▶ _WHAT TO PRODUCE_
Each entry must be reproduced precisely as it stands.

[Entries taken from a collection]
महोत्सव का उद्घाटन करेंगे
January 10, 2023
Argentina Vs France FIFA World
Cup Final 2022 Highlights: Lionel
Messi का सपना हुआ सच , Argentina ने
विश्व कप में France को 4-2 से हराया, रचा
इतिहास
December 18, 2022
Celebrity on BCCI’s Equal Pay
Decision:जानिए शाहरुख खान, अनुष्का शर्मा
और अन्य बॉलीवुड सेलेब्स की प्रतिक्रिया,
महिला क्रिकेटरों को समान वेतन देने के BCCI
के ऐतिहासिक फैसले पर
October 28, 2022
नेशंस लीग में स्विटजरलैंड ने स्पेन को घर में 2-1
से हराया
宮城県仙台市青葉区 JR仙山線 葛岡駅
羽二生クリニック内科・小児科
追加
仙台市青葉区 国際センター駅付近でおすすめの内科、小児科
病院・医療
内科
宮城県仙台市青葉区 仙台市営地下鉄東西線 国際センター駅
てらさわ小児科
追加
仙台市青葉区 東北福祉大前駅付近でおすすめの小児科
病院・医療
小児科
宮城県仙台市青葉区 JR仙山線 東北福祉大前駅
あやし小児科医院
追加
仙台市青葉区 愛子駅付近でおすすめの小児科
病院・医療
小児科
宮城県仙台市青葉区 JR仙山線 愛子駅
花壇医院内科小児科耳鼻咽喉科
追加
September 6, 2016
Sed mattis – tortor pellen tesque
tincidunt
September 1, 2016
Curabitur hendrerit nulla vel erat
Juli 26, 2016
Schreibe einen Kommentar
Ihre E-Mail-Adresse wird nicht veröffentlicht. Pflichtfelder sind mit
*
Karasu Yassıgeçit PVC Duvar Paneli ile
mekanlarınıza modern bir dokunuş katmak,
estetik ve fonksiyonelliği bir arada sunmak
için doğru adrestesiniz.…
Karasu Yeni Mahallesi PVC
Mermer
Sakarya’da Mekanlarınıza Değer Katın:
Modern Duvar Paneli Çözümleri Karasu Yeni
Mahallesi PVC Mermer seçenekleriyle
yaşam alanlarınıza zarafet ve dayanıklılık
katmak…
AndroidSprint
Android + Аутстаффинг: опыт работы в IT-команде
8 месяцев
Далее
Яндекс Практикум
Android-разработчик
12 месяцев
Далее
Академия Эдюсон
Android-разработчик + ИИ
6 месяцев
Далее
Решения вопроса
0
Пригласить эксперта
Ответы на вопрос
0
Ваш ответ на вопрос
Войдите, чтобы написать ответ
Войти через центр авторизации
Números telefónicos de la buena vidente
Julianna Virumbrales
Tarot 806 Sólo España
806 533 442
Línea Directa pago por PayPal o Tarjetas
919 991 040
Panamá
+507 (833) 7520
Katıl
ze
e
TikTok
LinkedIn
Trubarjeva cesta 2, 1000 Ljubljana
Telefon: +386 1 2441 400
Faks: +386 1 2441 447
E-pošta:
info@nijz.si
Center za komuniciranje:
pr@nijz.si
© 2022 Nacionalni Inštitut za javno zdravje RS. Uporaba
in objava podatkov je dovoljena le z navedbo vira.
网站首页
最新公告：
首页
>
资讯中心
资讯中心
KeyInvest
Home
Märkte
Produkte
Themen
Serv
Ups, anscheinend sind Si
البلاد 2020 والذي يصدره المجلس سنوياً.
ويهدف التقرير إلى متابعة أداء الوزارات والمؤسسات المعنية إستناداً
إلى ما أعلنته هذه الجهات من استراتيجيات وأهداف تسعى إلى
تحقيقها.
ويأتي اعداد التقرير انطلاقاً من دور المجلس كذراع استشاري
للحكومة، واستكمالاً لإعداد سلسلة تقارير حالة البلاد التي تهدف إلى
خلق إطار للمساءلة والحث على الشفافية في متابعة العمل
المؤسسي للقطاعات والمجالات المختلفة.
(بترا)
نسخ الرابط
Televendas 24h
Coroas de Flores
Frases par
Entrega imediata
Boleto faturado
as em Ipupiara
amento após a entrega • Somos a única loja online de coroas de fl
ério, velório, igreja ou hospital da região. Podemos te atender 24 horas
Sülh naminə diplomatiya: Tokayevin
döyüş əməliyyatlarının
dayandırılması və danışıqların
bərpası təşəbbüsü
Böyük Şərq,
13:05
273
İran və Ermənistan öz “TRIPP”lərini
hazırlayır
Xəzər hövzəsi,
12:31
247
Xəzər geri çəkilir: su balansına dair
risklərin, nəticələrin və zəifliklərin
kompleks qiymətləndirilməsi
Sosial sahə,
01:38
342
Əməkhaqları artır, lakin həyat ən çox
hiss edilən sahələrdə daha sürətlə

▶ _RESPONSE AREA_
महोत्सव का उद्घाटन करेंगे
January 10, 2023
Argentina Vs France FIFA World
Cup Final 2022 Highlights: Lionel
Messi का सपना हुआ सच , Argentina ने
विश्व कप में France को 4-2 से हराया, रचा
इतिहास
December 18, 2022
Celebrity on BCCI’s Equal Pay
Decision:जानिए शाहरुख खान, अनुष्का शर्मा
और अन्य बॉलीवुड सेलेब्स की प्रतिक्रिया,
महिला क्रिकेटरों को समान वेतन देने के BCCI
के ऐतिहासिक फैसले पर
October 28, 2022
नेशंस लीग में स्विटजरलैंड ने स्पेन को घर में 2-1
से हराया
宮城県仙台市青葉区 JR仙山線 葛岡駅
羽二生クリニック内科・小児科
追加
仙台市青葉区 国際センター駅付近でおすすめの内科、小児科
病院・医療
内科
宮城県仙台市青葉区 仙台市営地下鉄東西線 国際センター駅
てらさわ小児科
追加
仙台市青葉区 東北福祉大前駅付近でおすすめの小児科
病院・医療
小児科
宮城県仙台市青葉区 JR仙山線 東北福祉大前駅
あやし小児科医院
追加
仙台市青葉区 愛子駅付近でおすすめの小児科
病院・医療
小児科
宮城県仙台市青葉区 JR仙山線 愛子駅
花壇医院内科小児科耳鼻咽喉科
追加
September 6, 2016
Sed mattis – tortor pellen tesque
tincidunt
September 1, 2016
Curabitur hendrerit nulla vel erat
Juli 26, 2016
Schreibe einen Kommentar
Ihre E-Mail-Adresse wird nicht veröffentlicht. Pflichtfelder sind mit
*
Karasu Yassıgeçit PVC Duvar Paneli ile
mekanlarınıza modern bir dokunuş katmak,
estetik ve fonksiyonelliği bir arada sunmak
için doğru adrestesiniz.…
Karasu Yeni Mahallesi PVC
Mermer
Sakarya’da Mekanlarınıza Değer Katın:
Modern Duvar Paneli Çözümleri Karasu Yeni
Mahallesi PVC Mermer seçenekleriyle
yaşam alanlarınıza zarafet ve dayanıklılık
katmak…
AndroidSprint
Android + Аутстаффинг: опыт работы в IT-команде
8 месяцев
Далее
Яндекс Практикум
Android-разработчик
12 месяцев
Далее
Академия Эдюсон
Android-разработчик + ИИ
6 месяцев
Далее
Решения вопроса
0
Пригласить эксперта
Ответы на вопрос
0
Ваш ответ на вопрос
Войдите, чтобы написать ответ
Войти через центр авторизации
Números telefónicos de la buena vidente
Julianna Virumbrales
Tarot 806 Sólo España
806 533 442
Línea Directa pago por PayPal o Tarjetas
919 991 040
Panamá
+507 (833) 7520
Katıl
ze
e
TikTok
LinkedIn
Trubarjeva cesta 2, 1000 Ljubljana
Telefon: +386 1 2441 400
Faks: +386 1 2441 447
E-pošta:
info@nijz.si
Center za komuniciranje:
pr@nijz.si
© 2022 Nacionalni Inštitut za javno zdravje RS. Uporaba
in objava podatkov je dovoljena le z navedbo vira.
网站首页
最新公告：
首页
>
资讯中心
资讯中心
KeyInvest
Home
Märkte
Produkte
Themen
Serv
Ups, anscheinend sind Si
البلاد 2020 والذي يصدره المجلس سنوياً.
ويهدف التقرير إلى متابعة أداء الوزارات والمؤسسات المعنية إستناداً
إلى ما أعلنته هذه الجهات من استراتيجيات وأهداف تسعى إلى
تحقيقها.
ويأتي اعداد التقرير انطلاقاً من دور المجلس كذراع استشاري
للحكومة، واستكمالاً لإعداد سلسلة تقارير حالة البلاد التي تهدف إلى
خلق إطار للمساءلة والحث على الشفافية في متابعة العمل
المؤسسي للقطاعات والمجالات المختلفة.
(بترا)
نسخ الرابط
Televendas 24h
Coroas de Flores
Frases par
Entrega imediata
Boleto faturado
as em Ipupiara
amento após a entrega • Somos a única loja online de coroas de fl
ério, velório, igreja ou hospital da região. Podemos te atender 24 horas
Sülh naminə diplomatiya: Tokayevin
döyüş əməliyyatlarının
dayandırılması və danışıqların
bərpası təşəbbüsü
Böyük Şərq,
13:05
273
İran və Ermənistan öz “TRIPP”lərini
hazırlayır
Xəzər hövzəsi,
12:31
247
Xəzər geri çəkilir: su balansına dair
risklərin, nəticələrin və zəifliklərin
kompleks qiymətləndirilməsi
Sosial sahə,
01:38
342
Əməkhaqları artır, lakin həyat ən çox
hiss edilən sahələrdə daha sürətlə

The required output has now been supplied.